Big Government vs. Free Enterprise

Posted on 10:30 by jona
People who hate big government always like to argue about it's inefficiencies by saying "look at the US postal service!" It definitely has its issues, there's no arguing that. But I'm always amazed that I can drop an envelope into a giant blue box on a random street and then someone 500 miles away is handed that same envelope the next day. And also, Netflix.

A competitor to the US Postal Service that isn't run by the government is Fed Ex. To the people who shit on the regular post office I would ask, "have you been to a Fed Ex location lately?"

Cause I got a notice on my door that there was a package I needed to sign for. Then the next day I got a second notice. Since I have a job, it wasn't looking good for that signature to happen.

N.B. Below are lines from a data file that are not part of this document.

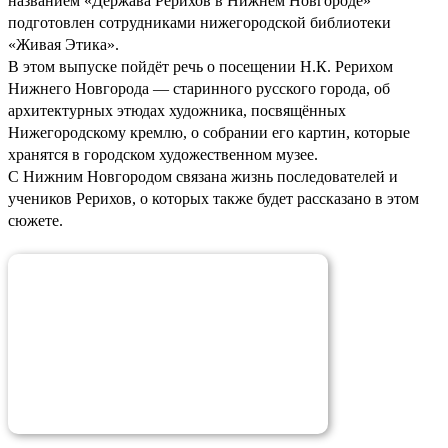
названием «Держава Рерихов в Нижнем Новгороде»
подготовлен сотрудниками нижегородской библиотеки
«Живая Этика».
В этом выпуске пойдёт речь о посещении Н.К. Рерихом
Нижнего Новгорода — старинного русского города, об
архитектурных этюдах художника, посвящённых
Нижегородскому кремлю, о собрании его картин, которые
хранятся в городском художественном музее.
С Нижним Новгородом связана жизнь последователей и
учеников Рерихов, о которых также будет рассказано в этом
сюжете.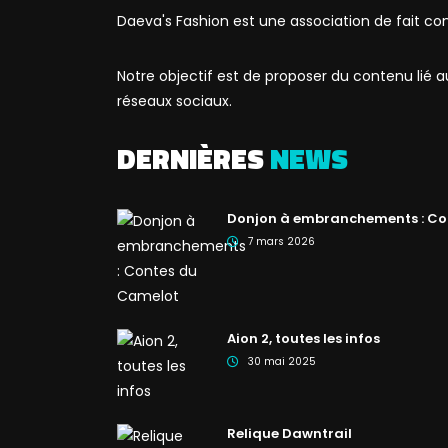
Daeva's Fashion est une association de fait co
Notre objectif est de proposer du contenu lié
réseaux sociaux.
DERNIÈRES
NEWS
Donjon à embranchements : Co
7 mars 2026
Aion 2, toutes les infos
30 mai 2025
Relique Dawntrail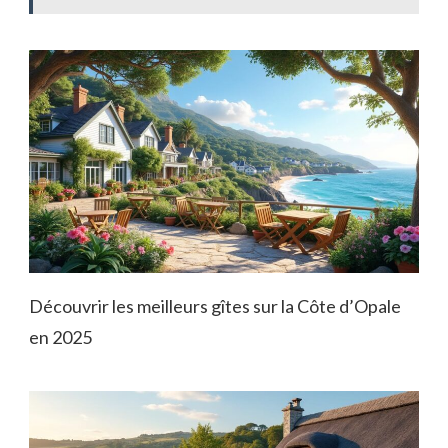
Découvrir les meilleurs gîtes sur la Côte d’Opale
en 2025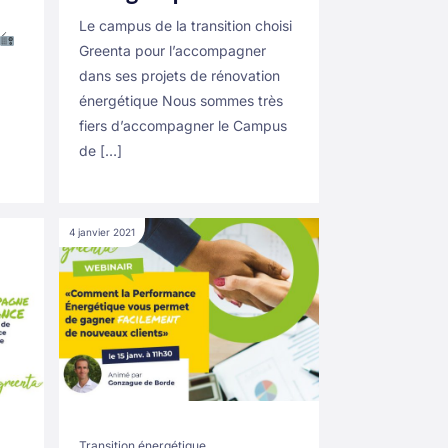
Le campus de la transition choisi
Greenta pour l’accompagner
dans ses projets de rénovation
énergétique Nous sommes très
fiers d’accompagner le Campus
de […]
4 janvier 2021
Transition énergétique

So after work I hauled my ass down to Fed Ex, which has a lot less locations than the Post Office, with seemingly all of them being in the hood.

I go in there and I'm immediately met by a crowd of people. It wasn't a line, it was just people waiting. Oh boy. But there was also a line. And this is the system that they had in place:

Two people worked the front desk. They would take people's door tags. After they had 10 or so, then both of them would leave their post, go into the back, and hunt down the packages.

Meanwhile, the line of people with door tags to give them would grow. I spent 45 minutes there, just to pick up an envelope. Here was the scene:


And there were more people behind me, and to the left, and to the right. I love how angry everyone looks in this picture though.

In summation, Fed Ex sucks.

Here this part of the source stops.